1) You don’t give any solution to the described problem

Writing a text, you give information to a reader. But it’s not enough. A mere description of your product or service won’t be considered a content piece from an expert.

Expert content describes a problem, provides solutions to it, and puts wise to criteria:

  • usability features
  • price
  • safety
  • guarantees, etc.

Forget about writing the general truth. Build your expert content on practice, not theory so readers could find the best solution to their problems.

2) You disbalance emotional and rational components in texts

What do we love about canonical ads, both TV and outdoor? Their verve and visualization. A perfect wedding of words and pictures does wonders: delivers a sales message, catches the spirit of your product/service, and triggers emotions. The emotional response from the public is what matters: maybe they won’t run to buy your product at once, but they will remember it for sure. The rest is a matter of time.

Expert content is rational, as a rule, which is the very opposite of advertising. But it doesn’t mean you should forget about vivid images and emotions while writing.

Use them in a balanced and pre-dosed way. Emotions shouldn’t distract readers from useful information in your content or, what’s even worse, misrepresent it.

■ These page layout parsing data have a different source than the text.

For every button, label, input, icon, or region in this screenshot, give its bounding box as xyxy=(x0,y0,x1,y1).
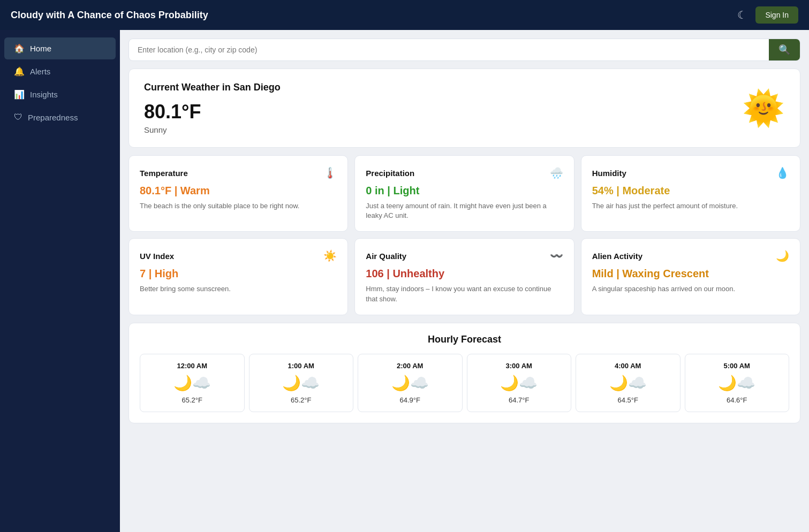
hourly-time-3: 3:00 AM xyxy=(473,362,566,370)
metric-header-2: Humidity 💧 xyxy=(592,166,789,179)
metric-header-4: Air Quality 〰️ xyxy=(366,249,563,262)
insights-icon: 📊 xyxy=(14,89,25,100)
search-bar: 🔍 xyxy=(128,39,800,61)
metric-label-2: Humidity xyxy=(592,169,626,178)
hourly-time-5: 5:00 AM xyxy=(691,362,784,370)
metric-icon-4: 〰️ xyxy=(550,249,563,262)
metric-desc-0: The beach is the only suitable place to … xyxy=(140,201,337,211)
metric-label-1: Precipitation xyxy=(366,169,414,178)
hourly-card-1: 1:00 AM 🌙☁️ 65.2°F xyxy=(249,354,354,412)
app-body: 🏠 Home 🔔 Alerts 📊 Insights 🛡 Preparednes… xyxy=(0,30,809,532)
hourly-card-0: 12:00 AM 🌙☁️ 65.2°F xyxy=(140,354,245,412)
hourly-weather-icon-2: 🌙☁️ xyxy=(364,374,457,392)
sidebar-item-alerts[interactable]: 🔔 Alerts xyxy=(4,60,116,82)
metric-label-4: Air Quality xyxy=(366,252,406,261)
metric-icon-1: 🌧️ xyxy=(550,166,563,179)
hourly-weather-icon-0: 🌙☁️ xyxy=(146,374,239,392)
sign-in-button[interactable]: Sign In xyxy=(755,6,798,24)
hourly-card-2: 2:00 AM 🌙☁️ 64.9°F xyxy=(358,354,463,412)
metric-card-3: UV Index ☀️ 7 | High Better bring some s… xyxy=(128,238,348,315)
sidebar-label-alerts: Alerts xyxy=(30,67,50,76)
sidebar-label-preparedness: Preparedness xyxy=(28,113,78,122)
hourly-temp-3: 64.7°F xyxy=(473,396,566,404)
metric-card-1: Precipitation 🌧️ 0 in | Light Just a tee… xyxy=(354,155,574,232)
hourly-temp-0: 65.2°F xyxy=(146,396,239,404)
hourly-card-5: 5:00 AM 🌙☁️ 64.6°F xyxy=(685,354,790,412)
metric-card-4: Air Quality 〰️ 106 | Unhealthy Hmm, stay… xyxy=(354,238,574,315)
hourly-weather-icon-5: 🌙☁️ xyxy=(691,374,784,392)
header-actions: ☾ Sign In xyxy=(737,6,798,24)
metric-value-4: 106 | Unhealthy xyxy=(366,268,563,280)
hourly-forecast-section: Hourly Forecast 12:00 AM 🌙☁️ 65.2°F 1:00… xyxy=(128,323,800,423)
metric-icon-0: 🌡️ xyxy=(323,166,337,179)
metric-icon-2: 💧 xyxy=(776,166,789,179)
app-header: Cloudy with A Chance of Chaos Probabilit… xyxy=(0,0,809,30)
metric-value-0: 80.1°F | Warm xyxy=(140,185,337,197)
hourly-weather-icon-4: 🌙☁️ xyxy=(581,374,675,392)
dark-mode-icon[interactable]: ☾ xyxy=(737,9,747,21)
current-weather-card: Current Weather in San Diego 80.1°F Sunn… xyxy=(128,69,800,148)
weather-info: Current Weather in San Diego 80.1°F Sunn… xyxy=(144,82,281,134)
metric-header-3: UV Index ☀️ xyxy=(140,249,337,262)
sidebar-item-preparedness[interactable]: 🛡 Preparedness xyxy=(4,107,116,128)
home-icon: 🏠 xyxy=(14,43,25,54)
metric-label-5: Alien Activity xyxy=(592,252,642,261)
metric-icon-5: 🌙 xyxy=(776,249,789,262)
metric-desc-1: Just a teeny amount of rain. It might ha… xyxy=(366,201,563,221)
sidebar-label-insights: Insights xyxy=(30,90,58,99)
hourly-card-4: 4:00 AM 🌙☁️ 64.5°F xyxy=(576,354,681,412)
hourly-temp-5: 64.6°F xyxy=(691,396,784,404)
sidebar-item-insights[interactable]: 📊 Insights xyxy=(4,83,116,105)
hourly-time-4: 4:00 AM xyxy=(581,362,675,370)
metric-card-2: Humidity 💧 54% | Moderate The air has ju… xyxy=(581,155,800,232)
hourly-title: Hourly Forecast xyxy=(140,334,789,345)
metric-desc-4: Hmm, stay indoors – I know you want an e… xyxy=(366,284,563,303)
metric-header-0: Temperature 🌡️ xyxy=(140,166,337,179)
hourly-temp-1: 65.2°F xyxy=(255,396,348,404)
hourly-temp-4: 64.5°F xyxy=(581,396,675,404)
alerts-icon: 🔔 xyxy=(14,66,25,77)
sidebar: 🏠 Home 🔔 Alerts 📊 Insights 🛡 Preparednes… xyxy=(0,30,120,532)
hourly-time-2: 2:00 AM xyxy=(364,362,457,370)
preparedness-icon: 🛡 xyxy=(14,112,22,122)
search-input[interactable] xyxy=(129,39,769,60)
weather-title: Current Weather in San Diego xyxy=(144,82,281,93)
metric-card-0: Temperature 🌡️ 80.1°F | Warm The beach i… xyxy=(128,155,348,232)
weather-temperature: 80.1°F xyxy=(144,101,281,123)
metrics-grid: Temperature 🌡️ 80.1°F | Warm The beach i… xyxy=(128,155,800,315)
sun-icon: 🌞 xyxy=(742,88,785,128)
weather-condition: Sunny xyxy=(144,125,281,134)
metric-header-1: Precipitation 🌧️ xyxy=(366,166,563,179)
metric-icon-3: ☀️ xyxy=(323,249,337,262)
metric-value-1: 0 in | Light xyxy=(366,185,563,197)
hourly-time-1: 1:00 AM xyxy=(255,362,348,370)
metric-value-3: 7 | High xyxy=(140,268,337,280)
metric-desc-2: The air has just the perfect amount of m… xyxy=(592,201,789,211)
metric-desc-3: Better bring some sunscreen. xyxy=(140,284,337,294)
hourly-grid: 12:00 AM 🌙☁️ 65.2°F 1:00 AM 🌙☁️ 65.2°F 2… xyxy=(140,354,789,412)
hourly-weather-icon-1: 🌙☁️ xyxy=(255,374,348,392)
hourly-temp-2: 64.9°F xyxy=(364,396,457,404)
hourly-card-3: 3:00 AM 🌙☁️ 64.7°F xyxy=(467,354,572,412)
app-title: Cloudy with A Chance of Chaos Probabilit… xyxy=(11,10,208,21)
metric-label-0: Temperature xyxy=(140,169,188,178)
hourly-weather-icon-3: 🌙☁️ xyxy=(473,374,566,392)
search-button[interactable]: 🔍 xyxy=(769,39,800,60)
metric-card-5: Alien Activity 🌙 Mild | Waxing Crescent … xyxy=(581,238,800,315)
metric-label-3: UV Index xyxy=(140,252,174,261)
metric-value-5: Mild | Waxing Crescent xyxy=(592,268,789,280)
hourly-time-0: 12:00 AM xyxy=(146,362,239,370)
sidebar-item-home[interactable]: 🏠 Home xyxy=(4,37,116,59)
sidebar-label-home: Home xyxy=(30,44,51,53)
metric-desc-5: A singular spaceship has arrived on our … xyxy=(592,284,789,294)
main-content: 🔍 Current Weather in San Diego 80.1°F Su… xyxy=(120,30,809,532)
metric-value-2: 54% | Moderate xyxy=(592,185,789,197)
metric-header-5: Alien Activity 🌙 xyxy=(592,249,789,262)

If there’s a disbalance of emotional and rational components in your text, it looks ridiculous.

3) You don’t provide any proofs

When writing about cars better safety compared to planes, assemble an evidence base. Arguing that deal furniture is better than birch one, find arguments rather than merely tell about its “beautiful structure.” Well, you get the idea, don’t you?

Where to find argumentation and how to support it?

  • Use statistics. This one is the most convincing when you need to explain why numbers are significant. Refer to it when you need factual data and the full context to bear out what you say.
  • Share examples. They can prove your general statements in content are true. Examples provide details and specifics to a writer’s claims as well as help you catch readers’ attention.
  • Ask experts and cite them in texts. They will share own interpretations of factual evidence and draw different conclusions, but you can compare them in expert content to support arguments and determine your personal perspective regarding the described problem.

4) You don’t check facts and don’t test content

Expert writing is hard. First, you do research and look for sources and opinion leaders to cite. Then, you think and analyze, check the gathered facts, work on outlining, text building, proofreading, and editing… It’s faster and easier to rewrite already published articles on your topic, right?

And this is where writers run into trouble…

They take texts of the same quality as their own, which are often far from expert. Don’t do that! Instead, rely on testing and fact-checking.

What’s the difference?

  • Fact-checking: give your text to an expert in the niche so he could read it and correct tiny (or not) mistakes. It’s not about grammar or style but more about the authenticity of the information you provide.
  • Testing: give your text to a friend who could be its reader. Ask for the feedback: is everything clear in the text; is it informative enough; does it provide solutions to his problem; what would he change or add to the text?

Unfortunately, far from all copywriters and content marketers do that. As a result, we have illegible texts with tons of mistakes.

5) You jump out of your skin to sound creative

Case in point:

Need more?

He who finds expertise and creativity here is welcome to cast the first stone at me.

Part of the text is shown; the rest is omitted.